CJON v1.0 (Compact JSON)
While developing the idea of taking a digital step backward to solve modern
alternative digital data transmission problems, I began designing a prototype of an Arduino-based device that would act as both modem and receiver. As I dug deeper into the problem, I also realized that the SMS channel could be used for short data, where a 160-character SMS (GSM 7-bit) would be enough. In many cases that is sufficient, and larger packets can be split into chunks and reassembled on the receiving side.
To link such fragments together, you can add metadata to each message: the sequence number, the total number of chunks, and an identifier. This is similar to the UDH (User Data Header) standard, but because using UDH requires PDU mode—which is often unavailable on Arduino—a simpler approach can be used: a custom pseudo-header format.

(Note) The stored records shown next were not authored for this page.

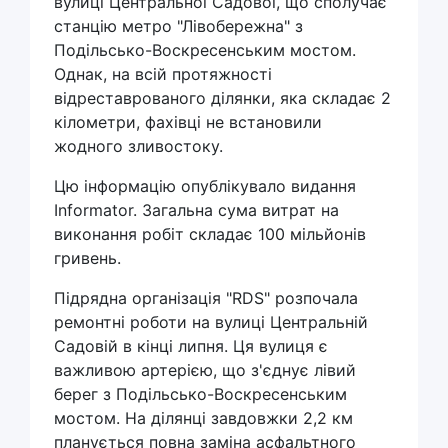
вулиці Центральної Садової, що сполучає
станцію метро "Лівобережна" з
Подільсько-Воскресенським мостом.
Однак, на всій протяжності
відреставрованого ділянки, яка складає 2
кілометри, фахівці не встановили
жодного зливостоку.
Цю інформацію опублікувало видання
Informator. Загальна сума витрат на
виконання робіт складає 100 мільйонів
гривень.
Підрядна організація "RDS" розпочала
ремонтні роботи на вулиці Центральній
Садовій в кінці липня. Ця вулиця є
важливою артерією, що з'єднує лівий
берег з Подільсько-Воскресенським
мостом. На ділянці завдовжки 2,2 км
планується повна заміна асфальтного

In this approach, each fragment begins with a special # character, followed by:
- a message identifier (2–3 characters),
- the current fragment number (1 character, from 0...9, a...Z),
- the total number of fragments (1 character, from 0...9, a...Z).
Example header: #0010Z, where:
- 00 is the message ID (it can be generated, for example, as a compact representation of the current time on the source device),
- 1 is the fragment sequence number,
- Z is the total number of fragments.
Data can be transmitted not only via SMS, but also over a voice channel—for example, using DTMF signals (Dual-Tone Multi-Frequency). In that case, the data is encoded as a sequence of DTMF tones representing the message characters and transmitted as audio during a normal phone call. The receiver recognizes the tone sequence, reconstructs the message, and forwards it into the target system.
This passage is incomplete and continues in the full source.